Provided data:

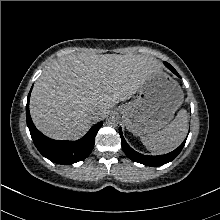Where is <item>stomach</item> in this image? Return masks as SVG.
I'll list each match as a JSON object with an SVG mask.
<instances>
[{
    "label": "stomach",
    "mask_w": 220,
    "mask_h": 220,
    "mask_svg": "<svg viewBox=\"0 0 220 220\" xmlns=\"http://www.w3.org/2000/svg\"><path fill=\"white\" fill-rule=\"evenodd\" d=\"M183 98L177 81L161 69L143 82L139 96L121 105L120 111L127 129L134 135L151 134L170 122Z\"/></svg>",
    "instance_id": "obj_1"
}]
</instances>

Your objective:
Make an exact copy of the records shown above, without the pictures.

Output of the exercise:
Where is <item>stomach</item> in this image? Return masks as SVG.
I'll list each match as a JSON object with an SVG mask.
<instances>
[{
    "label": "stomach",
    "mask_w": 220,
    "mask_h": 220,
    "mask_svg": "<svg viewBox=\"0 0 220 220\" xmlns=\"http://www.w3.org/2000/svg\"><path fill=\"white\" fill-rule=\"evenodd\" d=\"M183 98L177 81L161 69L143 82L139 96L121 105L120 111L127 129L134 135L151 134L170 122Z\"/></svg>",
    "instance_id": "obj_1"
}]
</instances>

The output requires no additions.